Wie kann man den öffentlichen Nahverkehr wieder attraktiver und sicherer machen? Auch darüber forscht Barbara Lenz am DLR: "Wie kriegen wir die Luft in den Innenräumen in den Fahrzeugen sauberer, gegebenenfalls auch bakterien- und virenfrei? Dann gibt es Überlegungen dazu, wie man die Innenräume anders gestalten kann in den öffentlichen Verkehrsmitteln." Es gebe auch Ideen, wie man mithilfe der Digitalisierung die Menge der Fahrten steuern könnte und Fahrgästen Informationen aufs Handy schickt, wo sie in einem relativ leeren Waggon noch Platz finden können.

Autofahrten unattraktiv machen

Zwar hat auch der Fahrradverkehr zugenommen, aber der ist nur für kurze Strecken attraktiv und auch nur in Städten. Noch gibt es auch fast nirgends ein zusammenhängendes Radverkehrsnetz und kaum gut ausgebaute Radwege.

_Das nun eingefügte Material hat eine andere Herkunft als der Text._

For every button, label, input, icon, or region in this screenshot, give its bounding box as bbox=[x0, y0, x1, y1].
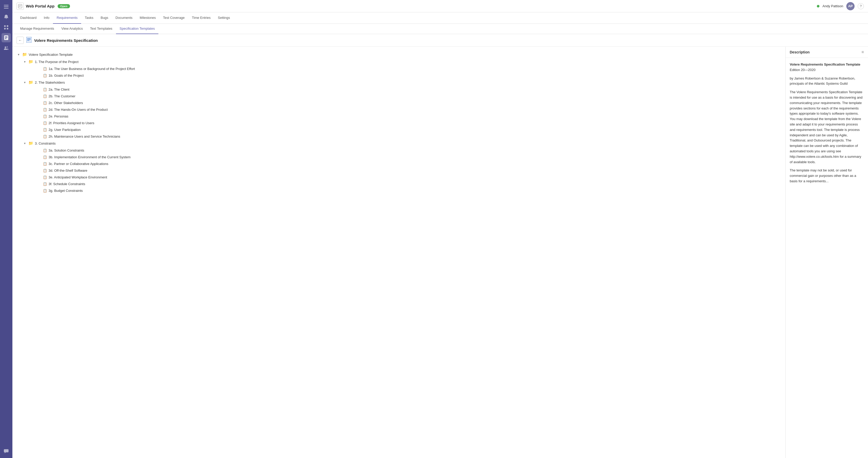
header-right: Andy Pattison AP ? bbox=[817, 2, 864, 10]
file-icon: 📋 bbox=[43, 94, 47, 98]
list-item[interactable]: 📋 3b. Implementation Environment of the … bbox=[35, 154, 783, 160]
list-item[interactable]: 📋 3c. Partner or Collaborative Applicati… bbox=[35, 160, 783, 167]
tree-section-1-label: 1. The Purpose of the Project bbox=[35, 60, 79, 64]
list-item[interactable]: 📋 2c. Other Stakeholders bbox=[35, 99, 783, 106]
tree-root-item[interactable]: ▼ 📁 Volere Specification Template bbox=[14, 51, 783, 58]
list-item[interactable]: 📋 1a. The User Business or Background of… bbox=[35, 65, 783, 72]
spacer bbox=[37, 128, 41, 132]
list-item[interactable]: 📋 3e. Anticipated Workplace Environment bbox=[35, 174, 783, 181]
spacer bbox=[37, 182, 41, 186]
spacer bbox=[37, 168, 41, 172]
tree-item-label: 2f. Priorities Assigned to Users bbox=[49, 121, 94, 125]
spacer bbox=[37, 148, 41, 152]
spacer bbox=[37, 107, 41, 111]
list-item[interactable]: 📋 3a. Solution Constraints bbox=[35, 147, 783, 154]
spacer bbox=[37, 101, 41, 105]
tab-tasks[interactable]: Tasks bbox=[81, 12, 97, 24]
sidebar bbox=[0, 0, 12, 458]
file-icon: 📋 bbox=[43, 128, 47, 132]
user-name: Andy Pattison bbox=[823, 4, 843, 8]
svg-rect-20 bbox=[27, 39, 31, 40]
desc-line-1: Volere Requirements Specification Templa… bbox=[790, 62, 864, 73]
tree-toggle-root[interactable]: ▼ bbox=[17, 53, 21, 57]
svg-rect-0 bbox=[4, 5, 8, 5]
grid-icon[interactable] bbox=[2, 23, 11, 32]
description-header: Description ≡ bbox=[785, 47, 868, 58]
tab-dashboard[interactable]: Dashboard bbox=[17, 12, 40, 24]
file-icon: 📋 bbox=[43, 182, 47, 186]
svg-point-11 bbox=[5, 46, 6, 48]
description-menu-icon[interactable]: ≡ bbox=[862, 50, 864, 55]
tab-test-coverage[interactable]: Test Coverage bbox=[159, 12, 188, 24]
tab-settings[interactable]: Settings bbox=[214, 12, 234, 24]
file-icon: 📋 bbox=[43, 115, 47, 118]
list-item[interactable]: 📋 2a. The Client bbox=[35, 86, 783, 93]
list-item[interactable]: 📋 3f. Schedule Constraints bbox=[35, 181, 783, 187]
tree-section-3-items: 📋 3a. Solution Constraints 📋 3b. Impleme… bbox=[21, 147, 783, 194]
tree-item-label: 3e. Anticipated Workplace Environment bbox=[49, 175, 107, 179]
bell-icon[interactable] bbox=[2, 12, 11, 22]
tab-documents[interactable]: Documents bbox=[112, 12, 136, 24]
tab-milestones[interactable]: Milestones bbox=[136, 12, 159, 24]
svg-rect-16 bbox=[19, 6, 21, 7]
folder-icon-1: 📁 bbox=[28, 59, 33, 64]
subtab-view-analytics[interactable]: View Analytics bbox=[58, 24, 87, 34]
users-icon[interactable] bbox=[2, 43, 11, 53]
tab-bugs[interactable]: Bugs bbox=[97, 12, 112, 24]
tree-section-3: ▼ 📁 3. Constraints 📋 3a. Solution Constr… bbox=[14, 140, 783, 194]
file-icon: 📋 bbox=[43, 108, 47, 111]
svg-rect-13 bbox=[4, 449, 8, 452]
svg-rect-4 bbox=[7, 25, 8, 27]
list-item[interactable]: 📋 3g. Budget Constraints bbox=[35, 187, 783, 194]
help-icon[interactable]: ? bbox=[858, 3, 864, 9]
tree-item-label: 2d. The Hands-On Users of the Product bbox=[49, 108, 108, 111]
file-icon: 📋 bbox=[43, 175, 47, 179]
svg-rect-21 bbox=[27, 40, 29, 41]
back-button[interactable]: ← bbox=[17, 37, 24, 44]
spacer bbox=[37, 73, 41, 77]
document-icon[interactable] bbox=[2, 33, 11, 42]
tree-section-3-header[interactable]: ▼ 📁 3. Constraints bbox=[21, 140, 783, 147]
user-status-indicator bbox=[817, 5, 819, 7]
chat-icon[interactable] bbox=[2, 447, 11, 456]
list-item[interactable]: 📋 2d. The Hands-On Users of the Product bbox=[35, 106, 783, 113]
list-item[interactable]: 📋 3d. Off-the-Shelf Software bbox=[35, 167, 783, 174]
list-item[interactable]: 📋 2e. Personas bbox=[35, 113, 783, 120]
file-icon: 📋 bbox=[43, 134, 47, 138]
status-badge: Open bbox=[58, 4, 70, 8]
tree-toggle-1[interactable]: ▼ bbox=[23, 60, 27, 64]
list-item[interactable]: 📋 2f. Priorities Assigned to Users bbox=[35, 120, 783, 126]
svg-rect-5 bbox=[4, 28, 6, 29]
split-pane: ▼ 📁 Volere Specification Template ▼ 📁 1.… bbox=[12, 47, 868, 458]
subtab-specification-templates[interactable]: Specification Templates bbox=[116, 24, 158, 34]
list-item[interactable]: 📋 1b. Goals of the Project bbox=[35, 72, 783, 79]
tree-section-2-label: 2. The Stakeholders bbox=[35, 80, 65, 85]
tab-time-entries[interactable]: Time Entries bbox=[188, 12, 214, 24]
menu-icon[interactable] bbox=[2, 2, 11, 11]
subtab-text-templates[interactable]: Text Templates bbox=[86, 24, 116, 34]
folder-icon-2: 📁 bbox=[28, 80, 33, 85]
tree-section-2: ▼ 📁 2. The Stakeholders 📋 2a. The Client bbox=[14, 79, 783, 140]
list-item[interactable]: 📋 2b. The Customer bbox=[35, 93, 783, 99]
list-item[interactable]: 📋 2g. User Participation bbox=[35, 126, 783, 133]
app-title: Web Portal App bbox=[26, 4, 55, 8]
content-area: ← Volere Requirements Specification bbox=[12, 34, 868, 458]
folder-icon-root: 📁 bbox=[22, 52, 27, 57]
tab-requirements[interactable]: Requirements bbox=[53, 12, 81, 24]
description-content: Volere Requirements Specification Templa… bbox=[785, 58, 868, 191]
subtab-manage-requirements[interactable]: Manage Requirements bbox=[17, 24, 58, 34]
svg-rect-3 bbox=[4, 25, 6, 27]
tree-section-1-header[interactable]: ▼ 📁 1. The Purpose of the Project bbox=[21, 58, 783, 65]
list-item[interactable]: 📋 2h. Maintenance Users and Service Tech… bbox=[35, 133, 783, 140]
tree-item-label: 2h. Maintenance Users and Service Techni… bbox=[49, 134, 120, 138]
header: Web Portal App Open Andy Pattison AP ? bbox=[12, 0, 868, 12]
tree-root: ▼ 📁 Volere Specification Template ▼ 📁 1.… bbox=[12, 51, 785, 194]
svg-rect-10 bbox=[5, 38, 6, 39]
spacer bbox=[37, 67, 41, 71]
tree-toggle-3[interactable]: ▼ bbox=[23, 141, 27, 145]
tree-toggle-2[interactable]: ▼ bbox=[23, 80, 27, 85]
tree-section-2-header[interactable]: ▼ 📁 2. The Stakeholders bbox=[21, 79, 783, 86]
desc-line-2: by James Robertson & Suzanne Robertson, … bbox=[790, 76, 864, 87]
tab-info[interactable]: Info bbox=[40, 12, 53, 24]
folder-icon-3: 📁 bbox=[28, 141, 33, 145]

Zukunftskonzepte sind aber eher, Autofahrten in Ballungsräumen unattraktiv zu machen. "Wenn Sie jetzt nach Wien gucken, wo der erste Bezirk autofrei gemacht wird, dann gibt es offensichtlich Städte, die kriegen das hin, dass sie sagen, das Auto hat hier nichts mehr zu suchen." Damit das Konzept autofreier Städte gelingt, muss allerdings der öffentliche Nahverkehr ausgebaut werden. Auch um Pendler müsse man sich kümmern und ihnen bessere Angebote machen, in die Städte zu kommen.

Mehr E-Mobilität?

Ob die Corona-Krise eine Verkehrswende einläuten könnte, ist noch fraglich. Alle zukunftsträchtigen Konzepte wie Busse, Bahnen, Carsharing werden derzeit noch gemieden. Und auf dem Land gibt es solche Angebote oft gar nicht. In fernerer Zukunft wäre sicher "Autonomes Fahren" ein Zukunftskonzept, glaubt Barbara Lenz, "wenn man es mit Sharing kombiniert und in den öffentlichen Verkehr integriert".

Elektromobilität sieht Lenz vorsichtig positiv. Im Moment hätten wir einfach keine andere, bessere Technologie, mit der wir das CO2-Ziel erreichen. E-Autos trügen zumindest dazu bei. Mit E-Bikes könnte man auch längere Strecken zurücklegen, deswegen gebe es mehr Möglichkeiten, mit dem Fahrrad unterwegs zu sein. Allerdings auch nur, wenn es eine  Infrastruktur gäbe.

Straßenraum zurückgewinnen

Können wir etwas mitnehmen aus der Corona-Zeit in puncto Mobilität? Barbara Lenz ist eher skeptisch. "Mit oder ohne Corona werden wir uns darum kümmern müssen, dass der Verkehr in der Stadt in Zukunft anders gestaltet wird, dass wir den Straßenraum zurückgewinnen", sagt sie.

Nicht nur die Verkehrssituation und Luftverschmutzung zwingen uns dazu, sondern auch der Klimawandel: "Hier kommt noch ein ganz wesentlicher zweiter Faktor dazu, der uns einfach zwingt, schnell aktiv zu werden. So richtig viel Zeit haben wir nicht mehr."